This node applies a chromatic aberration effect to an image by adjusting the RGB channels' offsets and intensity, simulating the way light disperses through a lens.

Input types

Required

  • image
    • The input image to which the chromatic aberration effect will be applied.
    • Comfy dtype: IMAGE
    • Python dtype: PIL.Image
  • red_offset
    • The offset value for the red channel, affecting the dispersion effect.
    • Comfy dtype: INT
    • Python dtype: int
  • green_offset
    • The offset value for the green channel, affecting the dispersion effect.
    • Comfy dtype: INT
    • Python dtype: int
  • blue_offset
    • The offset value for the blue channel, affecting the dispersion effect.
    • Comfy dtype: INT
    • Python dtype: int
  • intensity
    • The intensity of the chromatic aberration effect.
    • Comfy dtype: FLOAT
    • Python dtype: float
  • fade_radius
    • The radius over which the chromatic aberration effect fades off.
    • Comfy dtype: INT
    • Python dtype: int

Output types

  • image
    • Comfy dtype: IMAGE
    • The image with the applied chromatic aberration effect.
    • Python dtype: PIL.Image

Usage tips

  • Infra type: CPU
  • Common nodes: unknown

Source code

class WAS_Image_Chromatic_Aberration:

    def __init__(self):
        pass

    @classmethod
    def INPUT_TYPES(cls):
        return {
            "required": {
                "image": ("IMAGE",),
                "red_offset": ("INT", {"default": 2, "min": -255, "max": 255, "step": 1}),
                "green_offset": ("INT", {"default": -1, "min": -255, "max": 255, "step": 1}),
                "blue_offset": ("INT", {"default": 1, "min": -255, "max": 255, "step": 1}),
                "intensity": ("FLOAT", {"default": 0.5, "min": 0.0, "max": 1.0, "step": 0.01}),
                "fade_radius": ("INT", {"default": 12, "min": 0, "max": 1024, "step": 1}),
            },
        }

    RETURN_TYPES = ("IMAGE",)
    FUNCTION = "image_chromatic_aberration"

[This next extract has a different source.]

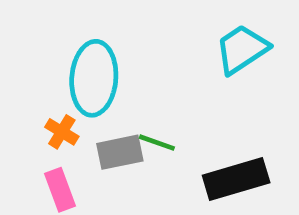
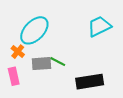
cyan ellipse: (94, 78) -> (34, 30), turned 32

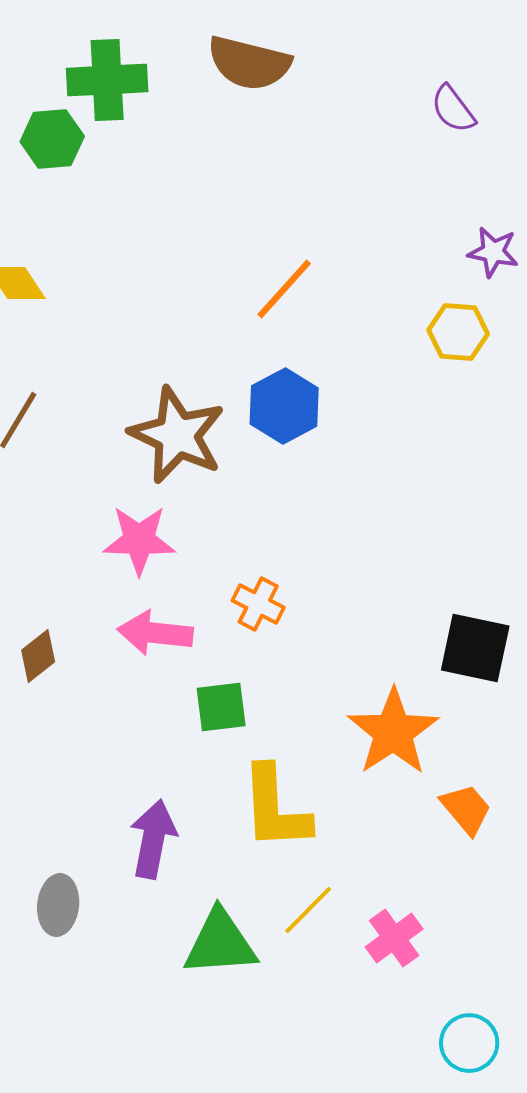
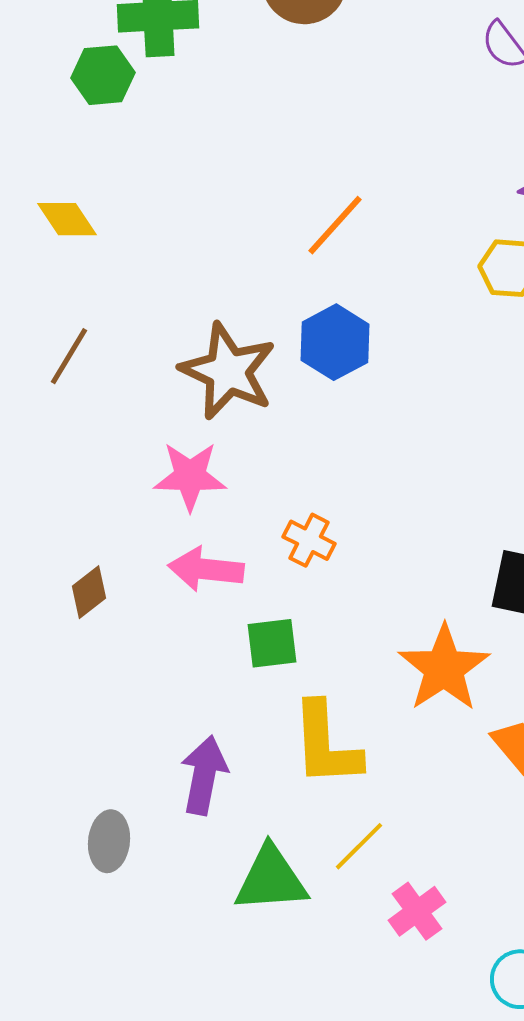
pink cross: (394, 938) -> (417, 911), moved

    CATEGORY = "WAS Suite/Image/Filter"

    def image_chromatic_aberration(self, image, red_offset=4, green_offset=2, blue_offset=0, intensity=1, fade_radius=12):
        return (pil2tensor(self.apply_chromatic_aberration(tensor2pil(image), red_offset, green_offset, blue_offset, intensity, fade_radius)), )

    def apply_chromatic_aberration(self, img, r_offset, g_offset, b_offset, intensity, fade_radius):

        def lingrad(size, direction, white_ratio):
            image = Image.new('RGB', size)
            draw = ImageDraw.Draw(image)
            if direction == 'vertical':
                black_end = size[1] - white_ratio
                range_start = 0
                range_end = size[1]
                range_step = 1
                for y in range(range_start, range_end, range_step):
                    color_ratio = y / size[1]
                    if y <= black_end:
                        color = (0, 0, 0)
                    else:
                        color_value = int(((y - black_end) / (size[1] - black_end)) * 255)
                        color = (color_value, color_value, color_value)
                    draw.line([(0, y), (size[0], y)], fill=color)
            elif direction == 'horizontal':
                black_end = size[0] - white_ratio
                range_start = 0
                range_end = size[0]
                range_step = 1
                for x in range(range_start, range_end, range_step):
                    color_ratio = x / size[0]
                    if x <= black_end:
                        color = (0, 0, 0)
                    else:
                        color_value = int(((x - black_end) / (size[0] - black_end)) * 255)
                        color = (color_value, color_value, color_value)
                    draw.line([(x, 0), (x, size[1])], fill=color)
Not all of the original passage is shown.